Rails ActiveRecord "maximum(:column)" ignores order

I am trying to retrieve the maximum value of a column using ActiveRecord, but after I order and limit the values.
My query is:
max_value = current_user.books.order('created_at DESC').limit(365).maximum(:price)
Yet the resulting query is:
(243.0ms) SELECT MAX(`books`.`price`) AS max_id FROM `books` WHERE `books`.`user_id` = 2 LIMIT 365
The order is ignored completely and as a result the maximum value comes from the first 365 records instead of the last 365 records.
There's a curious line in the active record code (active_record/relation/calculations.rb) which removes the ordering. I say curious because it refers specifically to postgres:
# Postgresql doesn't like ORDER BY when there are no GROUP BY
relation = reorder(nil)
You should be able to use pluck to achieve what you want. It can select a single attribute which can be a reference to an aggregate function:
q = current_user.books.order('created_at DESC').limit(365)
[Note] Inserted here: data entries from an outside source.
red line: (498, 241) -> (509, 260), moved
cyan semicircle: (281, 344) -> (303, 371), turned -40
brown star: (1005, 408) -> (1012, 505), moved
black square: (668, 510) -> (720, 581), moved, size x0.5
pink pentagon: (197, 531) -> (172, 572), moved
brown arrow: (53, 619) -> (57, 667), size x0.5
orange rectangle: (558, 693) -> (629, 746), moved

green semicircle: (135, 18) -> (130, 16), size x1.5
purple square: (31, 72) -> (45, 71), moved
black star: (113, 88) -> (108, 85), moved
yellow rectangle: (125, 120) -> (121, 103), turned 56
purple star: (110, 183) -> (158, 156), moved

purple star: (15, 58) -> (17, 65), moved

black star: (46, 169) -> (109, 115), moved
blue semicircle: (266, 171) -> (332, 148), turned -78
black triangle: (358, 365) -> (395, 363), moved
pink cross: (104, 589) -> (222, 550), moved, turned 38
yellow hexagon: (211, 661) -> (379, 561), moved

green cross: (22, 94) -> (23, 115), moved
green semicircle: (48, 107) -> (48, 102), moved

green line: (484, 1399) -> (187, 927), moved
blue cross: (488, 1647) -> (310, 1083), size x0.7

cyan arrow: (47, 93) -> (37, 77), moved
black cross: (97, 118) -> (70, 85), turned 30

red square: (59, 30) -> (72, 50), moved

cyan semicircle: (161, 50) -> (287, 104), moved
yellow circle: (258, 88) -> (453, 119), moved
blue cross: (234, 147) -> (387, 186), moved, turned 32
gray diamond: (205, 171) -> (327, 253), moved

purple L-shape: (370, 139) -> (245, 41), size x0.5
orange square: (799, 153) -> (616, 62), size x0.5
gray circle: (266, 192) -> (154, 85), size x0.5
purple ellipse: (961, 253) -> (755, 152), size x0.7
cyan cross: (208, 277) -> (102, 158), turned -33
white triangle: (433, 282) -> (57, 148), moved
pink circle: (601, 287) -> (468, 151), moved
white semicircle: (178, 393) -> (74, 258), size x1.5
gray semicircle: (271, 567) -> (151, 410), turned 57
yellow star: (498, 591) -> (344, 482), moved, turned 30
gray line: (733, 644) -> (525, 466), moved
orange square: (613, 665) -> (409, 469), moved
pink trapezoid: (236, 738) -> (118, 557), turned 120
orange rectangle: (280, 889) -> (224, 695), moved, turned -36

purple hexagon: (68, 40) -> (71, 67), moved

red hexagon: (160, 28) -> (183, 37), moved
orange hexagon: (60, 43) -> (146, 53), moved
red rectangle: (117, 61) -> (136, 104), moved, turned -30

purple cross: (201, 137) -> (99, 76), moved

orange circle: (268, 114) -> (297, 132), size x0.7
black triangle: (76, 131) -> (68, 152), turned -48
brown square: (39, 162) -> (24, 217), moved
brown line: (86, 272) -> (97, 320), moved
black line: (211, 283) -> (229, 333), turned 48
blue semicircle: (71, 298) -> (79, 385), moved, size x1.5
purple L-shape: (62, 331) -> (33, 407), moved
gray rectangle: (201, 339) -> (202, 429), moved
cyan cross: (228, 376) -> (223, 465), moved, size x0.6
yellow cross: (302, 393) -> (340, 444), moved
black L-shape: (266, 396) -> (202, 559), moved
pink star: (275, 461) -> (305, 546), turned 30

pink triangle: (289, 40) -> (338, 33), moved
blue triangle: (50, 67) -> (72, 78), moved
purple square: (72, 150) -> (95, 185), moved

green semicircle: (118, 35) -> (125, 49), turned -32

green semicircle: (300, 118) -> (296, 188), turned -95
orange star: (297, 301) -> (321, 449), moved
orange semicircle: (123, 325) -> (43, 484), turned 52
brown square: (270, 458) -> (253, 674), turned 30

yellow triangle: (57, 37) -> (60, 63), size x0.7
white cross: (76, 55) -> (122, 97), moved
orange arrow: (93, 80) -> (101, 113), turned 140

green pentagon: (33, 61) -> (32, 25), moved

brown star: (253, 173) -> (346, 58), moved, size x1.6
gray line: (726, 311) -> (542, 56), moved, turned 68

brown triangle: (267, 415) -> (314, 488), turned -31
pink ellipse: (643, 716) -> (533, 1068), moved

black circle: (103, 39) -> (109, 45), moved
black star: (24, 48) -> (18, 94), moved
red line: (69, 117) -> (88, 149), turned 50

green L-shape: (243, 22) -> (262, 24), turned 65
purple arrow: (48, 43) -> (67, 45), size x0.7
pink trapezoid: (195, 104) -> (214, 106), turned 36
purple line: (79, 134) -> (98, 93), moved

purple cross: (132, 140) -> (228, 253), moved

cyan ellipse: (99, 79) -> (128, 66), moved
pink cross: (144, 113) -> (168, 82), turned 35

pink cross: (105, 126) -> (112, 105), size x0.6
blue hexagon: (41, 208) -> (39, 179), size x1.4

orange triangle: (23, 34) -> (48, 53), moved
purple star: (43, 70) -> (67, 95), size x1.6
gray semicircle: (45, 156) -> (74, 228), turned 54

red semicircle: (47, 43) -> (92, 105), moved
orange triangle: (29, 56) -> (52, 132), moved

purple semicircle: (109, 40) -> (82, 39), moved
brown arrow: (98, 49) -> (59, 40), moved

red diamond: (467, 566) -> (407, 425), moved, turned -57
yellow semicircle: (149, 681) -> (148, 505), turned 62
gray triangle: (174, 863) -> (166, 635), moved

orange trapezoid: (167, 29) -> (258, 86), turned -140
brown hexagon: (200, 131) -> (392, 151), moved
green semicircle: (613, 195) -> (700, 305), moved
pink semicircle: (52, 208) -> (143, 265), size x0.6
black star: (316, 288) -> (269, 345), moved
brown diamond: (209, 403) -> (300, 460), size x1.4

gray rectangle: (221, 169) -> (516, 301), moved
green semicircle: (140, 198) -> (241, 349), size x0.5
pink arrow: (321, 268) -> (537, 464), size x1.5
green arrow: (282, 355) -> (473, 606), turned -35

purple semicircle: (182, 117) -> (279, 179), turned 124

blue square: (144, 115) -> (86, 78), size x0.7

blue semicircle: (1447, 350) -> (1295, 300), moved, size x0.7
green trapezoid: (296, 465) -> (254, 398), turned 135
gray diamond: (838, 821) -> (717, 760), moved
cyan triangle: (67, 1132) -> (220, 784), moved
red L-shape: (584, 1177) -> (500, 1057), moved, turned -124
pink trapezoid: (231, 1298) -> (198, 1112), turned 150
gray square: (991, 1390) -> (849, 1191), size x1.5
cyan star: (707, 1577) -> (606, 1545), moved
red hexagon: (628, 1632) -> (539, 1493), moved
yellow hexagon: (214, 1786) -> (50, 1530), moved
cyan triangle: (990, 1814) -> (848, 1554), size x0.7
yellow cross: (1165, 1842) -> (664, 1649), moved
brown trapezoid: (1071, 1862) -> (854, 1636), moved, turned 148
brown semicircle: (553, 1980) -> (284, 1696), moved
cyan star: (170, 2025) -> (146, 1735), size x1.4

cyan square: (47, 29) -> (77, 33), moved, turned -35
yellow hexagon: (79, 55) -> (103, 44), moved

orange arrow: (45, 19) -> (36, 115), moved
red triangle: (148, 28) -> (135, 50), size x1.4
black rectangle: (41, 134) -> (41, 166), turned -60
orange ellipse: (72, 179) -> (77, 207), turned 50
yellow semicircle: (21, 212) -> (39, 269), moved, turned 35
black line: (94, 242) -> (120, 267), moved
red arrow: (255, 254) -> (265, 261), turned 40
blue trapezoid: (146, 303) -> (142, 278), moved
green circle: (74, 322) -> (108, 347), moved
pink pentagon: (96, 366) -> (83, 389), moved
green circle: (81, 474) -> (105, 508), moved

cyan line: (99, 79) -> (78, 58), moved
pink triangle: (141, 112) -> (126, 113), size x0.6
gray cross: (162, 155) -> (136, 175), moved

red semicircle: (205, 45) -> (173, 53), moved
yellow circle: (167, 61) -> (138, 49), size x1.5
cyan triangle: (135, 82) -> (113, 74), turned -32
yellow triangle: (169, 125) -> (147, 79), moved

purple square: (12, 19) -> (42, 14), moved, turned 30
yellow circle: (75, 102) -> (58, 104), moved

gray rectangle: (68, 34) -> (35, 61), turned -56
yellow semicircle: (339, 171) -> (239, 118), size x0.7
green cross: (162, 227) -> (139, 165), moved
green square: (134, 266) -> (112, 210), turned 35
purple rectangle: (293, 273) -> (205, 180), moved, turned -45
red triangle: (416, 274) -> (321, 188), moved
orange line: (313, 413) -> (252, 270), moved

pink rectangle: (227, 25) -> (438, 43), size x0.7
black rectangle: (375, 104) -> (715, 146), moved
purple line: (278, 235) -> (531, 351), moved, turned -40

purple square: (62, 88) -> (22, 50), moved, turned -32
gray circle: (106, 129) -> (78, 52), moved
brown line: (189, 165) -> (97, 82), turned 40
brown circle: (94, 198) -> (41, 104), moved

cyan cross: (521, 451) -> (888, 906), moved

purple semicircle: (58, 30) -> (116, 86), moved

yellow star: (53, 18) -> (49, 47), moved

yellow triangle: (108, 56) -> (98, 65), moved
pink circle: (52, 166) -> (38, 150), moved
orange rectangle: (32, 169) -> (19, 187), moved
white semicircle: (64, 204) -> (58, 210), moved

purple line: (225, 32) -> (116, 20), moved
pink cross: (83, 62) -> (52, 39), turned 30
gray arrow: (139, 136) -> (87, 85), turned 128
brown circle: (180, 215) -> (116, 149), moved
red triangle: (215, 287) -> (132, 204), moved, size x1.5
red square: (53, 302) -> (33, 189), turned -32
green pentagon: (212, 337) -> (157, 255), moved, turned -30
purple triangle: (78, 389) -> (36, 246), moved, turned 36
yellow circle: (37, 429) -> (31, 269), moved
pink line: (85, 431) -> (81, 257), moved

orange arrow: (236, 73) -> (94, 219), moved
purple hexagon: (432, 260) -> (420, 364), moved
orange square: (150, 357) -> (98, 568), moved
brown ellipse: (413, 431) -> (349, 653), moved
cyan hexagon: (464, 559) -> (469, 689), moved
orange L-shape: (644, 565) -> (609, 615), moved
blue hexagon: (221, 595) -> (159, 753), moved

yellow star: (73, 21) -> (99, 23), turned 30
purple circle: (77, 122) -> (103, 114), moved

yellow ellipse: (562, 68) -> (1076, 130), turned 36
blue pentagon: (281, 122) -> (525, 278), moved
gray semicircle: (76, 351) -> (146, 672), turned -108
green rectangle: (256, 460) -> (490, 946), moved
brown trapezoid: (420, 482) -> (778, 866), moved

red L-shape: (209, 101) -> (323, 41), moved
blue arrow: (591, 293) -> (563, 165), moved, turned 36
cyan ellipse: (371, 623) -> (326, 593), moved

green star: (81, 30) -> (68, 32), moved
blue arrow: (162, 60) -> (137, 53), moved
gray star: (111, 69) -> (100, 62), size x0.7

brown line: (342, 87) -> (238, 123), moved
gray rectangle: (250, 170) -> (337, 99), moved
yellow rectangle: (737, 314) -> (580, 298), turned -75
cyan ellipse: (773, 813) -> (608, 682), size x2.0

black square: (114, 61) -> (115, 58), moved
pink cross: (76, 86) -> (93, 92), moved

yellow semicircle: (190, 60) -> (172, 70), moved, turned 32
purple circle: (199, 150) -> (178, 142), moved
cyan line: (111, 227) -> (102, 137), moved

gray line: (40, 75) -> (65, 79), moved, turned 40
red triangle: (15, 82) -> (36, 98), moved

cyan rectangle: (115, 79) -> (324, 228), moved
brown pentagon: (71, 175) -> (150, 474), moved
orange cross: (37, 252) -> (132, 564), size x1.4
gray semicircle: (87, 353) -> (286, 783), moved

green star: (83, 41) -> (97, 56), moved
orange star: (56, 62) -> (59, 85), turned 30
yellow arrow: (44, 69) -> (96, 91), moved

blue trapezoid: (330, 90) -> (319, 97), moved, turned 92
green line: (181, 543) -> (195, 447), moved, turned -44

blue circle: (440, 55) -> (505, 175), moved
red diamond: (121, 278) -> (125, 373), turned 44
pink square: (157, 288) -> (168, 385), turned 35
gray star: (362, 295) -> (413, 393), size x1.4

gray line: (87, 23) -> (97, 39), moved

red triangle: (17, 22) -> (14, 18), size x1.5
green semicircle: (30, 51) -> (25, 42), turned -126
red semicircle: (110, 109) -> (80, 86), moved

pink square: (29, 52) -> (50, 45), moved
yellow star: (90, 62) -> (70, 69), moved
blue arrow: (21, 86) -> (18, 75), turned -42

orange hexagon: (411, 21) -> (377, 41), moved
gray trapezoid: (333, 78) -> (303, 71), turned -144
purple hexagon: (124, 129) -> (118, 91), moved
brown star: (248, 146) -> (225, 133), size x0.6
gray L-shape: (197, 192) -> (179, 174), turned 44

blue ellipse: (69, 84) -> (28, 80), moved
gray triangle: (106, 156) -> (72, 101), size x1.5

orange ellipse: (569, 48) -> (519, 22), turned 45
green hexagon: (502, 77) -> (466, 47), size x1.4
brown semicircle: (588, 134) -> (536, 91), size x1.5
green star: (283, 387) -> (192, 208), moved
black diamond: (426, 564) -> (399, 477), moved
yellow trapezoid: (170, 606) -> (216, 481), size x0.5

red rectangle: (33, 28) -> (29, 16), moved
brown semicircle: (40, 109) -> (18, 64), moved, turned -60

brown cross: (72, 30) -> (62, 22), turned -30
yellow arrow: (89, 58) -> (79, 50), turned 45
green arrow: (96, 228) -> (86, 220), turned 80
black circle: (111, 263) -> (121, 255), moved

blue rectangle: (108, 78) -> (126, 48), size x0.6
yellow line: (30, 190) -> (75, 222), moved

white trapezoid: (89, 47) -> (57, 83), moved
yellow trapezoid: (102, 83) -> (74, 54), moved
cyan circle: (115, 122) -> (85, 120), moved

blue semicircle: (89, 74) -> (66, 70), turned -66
max_value = q.pluck("max(price)").first
pluck will return an array of values so you need the first to get the first one (and only one in this case). If there are no results then it will return nil.
According to the rails guides maximum returns the maximum value of your table for this field so I suppose Active Records tries to optimize your query and ends up messing up with the order of executing your chained methods.
Could you try: First query the 365 rows you want, and then get the maximum?
max_value = (current_user.books.order('created_at DESC').limit(365)).maximum(:price)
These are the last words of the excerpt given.